(WORK REQUIRED)
Return each line of the data below verbatim; pictures are to be left out.
[INFORMATION GIVEN Boundary: Start]
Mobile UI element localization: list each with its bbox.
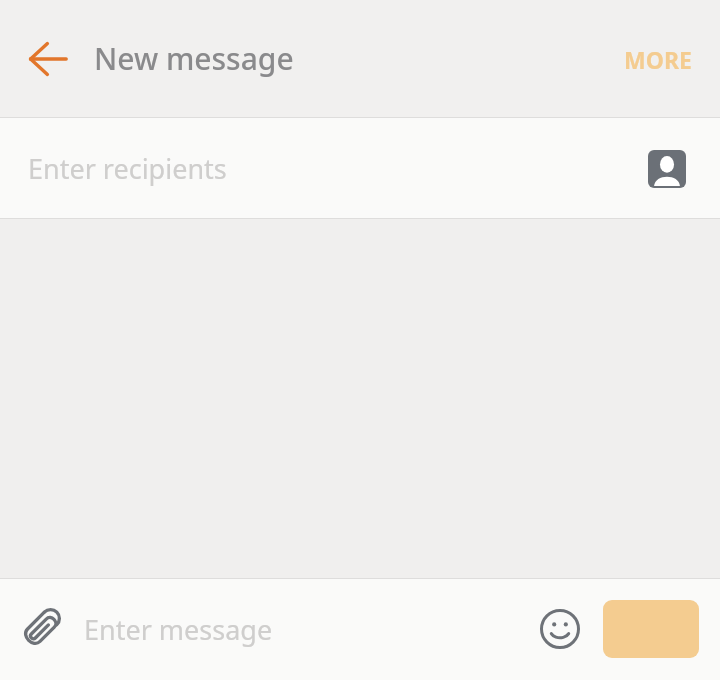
staticText: Enter message: [84, 611, 273, 648]
button[interactable]: Emoji: [532, 601, 588, 657]
button[interactable]: Back: [18, 28, 80, 90]
staticText: Enter recipients: [28, 150, 227, 187]
button[interactable]: Enter recipients: [0, 118, 720, 219]
button[interactable]: Attach: [10, 599, 70, 659]
button[interactable]: Add contact: [640, 142, 694, 196]
button[interactable]: MORE: [606, 32, 710, 87]
button[interactable]: Send: [603, 600, 699, 658]
staticText: MORE: [624, 44, 692, 75]
staticText: New message: [94, 38, 294, 79]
[INFORMATION GIVEN Boundary: End]
(EXERCISE RESPONSE)
Mobile UI element localization: list each with its bbox.
staticText: Enter message: [84, 611, 273, 648]
button[interactable]: Emoji: [532, 601, 588, 657]
button[interactable]: Back: [18, 28, 80, 90]
staticText: Enter recipients: [28, 150, 227, 187]
button[interactable]: Enter recipients: [0, 118, 720, 219]
button[interactable]: Attach: [10, 599, 70, 659]
button[interactable]: Add contact: [640, 142, 694, 196]
button[interactable]: MORE: [606, 32, 710, 87]
button[interactable]: Send: [603, 600, 699, 658]
staticText: MORE: [624, 44, 692, 75]
staticText: New message: [94, 38, 294, 79]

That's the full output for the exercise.